The question of the proportions is yet to be settled, and the state government wanted the apex court’s decision on the contentious issue of the proportion. This matter has been pending since 2022 because all politicians including the government wanted to raise the quota but which among the castes or sub-castes was to be an OBC. This has not been unraveled yet. The state appointed a commission, and its findings militate against the cap of 50 per cent reservations for all sections together – SCs and STs included.
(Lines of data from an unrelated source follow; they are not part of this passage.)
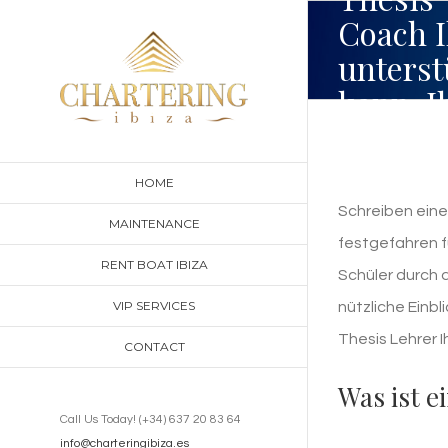
Skip
Coach 
to
unterst
content
kann, I
Arbeit 
meiste
HOME
Schreiben einer
MAINTENANCE
festgefahren fü
RENT BOAT IBIZA
Schüler durch 
VIP SERVICES
nützliche Einbl
Thesis Lehrer I
CONTACT
Was ist e
Call Us Today! (+34) 637 20 83 64
info@charteringibiza.es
The wheels of the democratic cart have been now oiled by the three-member bench which now brings elections to 687 of the 780 local bodies in sight, including all the 29 municipal corporations. The 248 municipal councils, 42 of the 147 nagar panchayats, 32 of the 34 zilla parishads, 336 of the 351 panchayat samithis will get elected representatives. Since the court’s order, however, is interim and what it decides on the 19 per cent vs. 27 per cent will affect the reservations in the next round of elections.
All this is jolly good, but we need to look at what happened without elections and what could happen after the polls to these bodies. The administrators have a dual role in the absence of the elected body. These bodies have an elected body and an officer who executes their wishes. Technically, a municipal corporation’s elected body is only advisory. For instance, the commissioner presents a budget and allocations. But outside of them, it is the corporator who builds a relationship with the officials and gets things done in the ward which elected him.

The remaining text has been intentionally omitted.